Бахтерев (я вспомнил) говорил мне:
— Старохатов был сначала женат на Олевтиновой. Ох и красотка!.. Знаешь такую актрису?
— Знаю.
— Ее все знают (шло перечисление фильмов, где снималась Олевтинова, а вообще шел треп, притом самый праздный — треп за пивом). Когда Старохатов с ней разводился, был скандал.
— Неужели скандал?
— Громогласнейший. Они что-то делили и поделить не могли. Будто бы вещички.
— Да ну?
— Ей-богу. Делили и разделили как-то не поровну.

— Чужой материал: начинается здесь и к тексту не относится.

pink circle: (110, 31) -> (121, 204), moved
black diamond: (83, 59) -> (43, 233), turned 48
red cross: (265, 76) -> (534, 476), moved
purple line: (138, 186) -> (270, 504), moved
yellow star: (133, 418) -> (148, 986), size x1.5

Рядом не было ни Бахтерева, ни пива — я был один. Аня с Машкой гуляли (воздух, воздух и воздух!)… Я однообразно раскачивался на стуле — меж своим прошлым и своим настоящим. Я вспоминал. Разговор с Бахтеревым — это камешек. Я вертел его в пальцах, ощупывая малозаметные углы и впадины, — чувствительные бугорки пальцев в последний раз напрягались, чтоб оценить и пристроить камешек к другим камешкам. Место означено. Тут ему и лежать, дополняя портрет. И я еще чуть-чуть подпихнул его. Вот тут.
Еще камешек.
То есть Старохатов со всеми соавторами вел себя одинаково: труд не вкладывал. Любил денежки. А славы, он считал, с него хватит и прежней. И вот что он делал — высматривал сценарии начинающих авторов. Находил. Брал под крылышко. И, выкинув из сценария одну-две наиболее корявые сцены, начинал проталкивать на худсовете и дальше, и дальше, и дальше, пока это не делалось фильмом. А чтобы то, как он резвится, не бросилось кой-кому в глаза, он иногда навязывал ребятам свое соавторство, а иногда нет. Например, через раз. Самосохранения ради.

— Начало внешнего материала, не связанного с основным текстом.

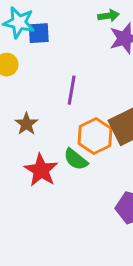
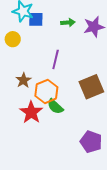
green arrow: (109, 16) -> (68, 23), moved
orange hexagon: (95, 136) -> (46, 91), moved

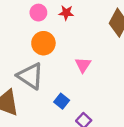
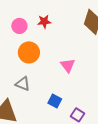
gray triangle: (30, 76) -> (23, 84), size x0.6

Выглядело это основательно и гладко, однако не мешало потрогать в том месте руками. Пощупать.
Для этого я, позвонив предварительно, отправился посидеть и провести час-другой в
Входишь и не ахаешь — потому что как-никак квартира и мало ли ты их, коммунальных, повидал, — входишь в комнату и тоже не ахаешь и не пятишься. Ну комната. Ну пыль толщиной в палец. В углах игривая рябь паутины (двери хлопают, рябь играет). На стекле книжного шкафа кто-то давным-давно написал пальцем по пыльной целине: «Ого!» — так и осталось; и сам этот восторг уже пропылился — и вместе с ним буквы и восклицательный знак. Ладно. Видали.
Садишься на стул — он не слишком пыльный, так как на нем иногда сидел хозяин и кое-что вытер брюками. А кое-что не вытер. В поле зрения на столе два кусочка сыра, два неправильных полумесяца, высохших до жесткого стука. И само собой, чашка с вчерашней кофейной гущей. Без этого никак. Без этого картинка будет неполной и неживой… И невольно думаешь о том, как себя чувствуют здесь ранним холодным утром женщины, которых редко-редко, но все же заносят, надо полагать, сюда ветерки. Постель не ахти. И конечно же иногда он спит не снимая ботинок, потому что это не имеет для него значения.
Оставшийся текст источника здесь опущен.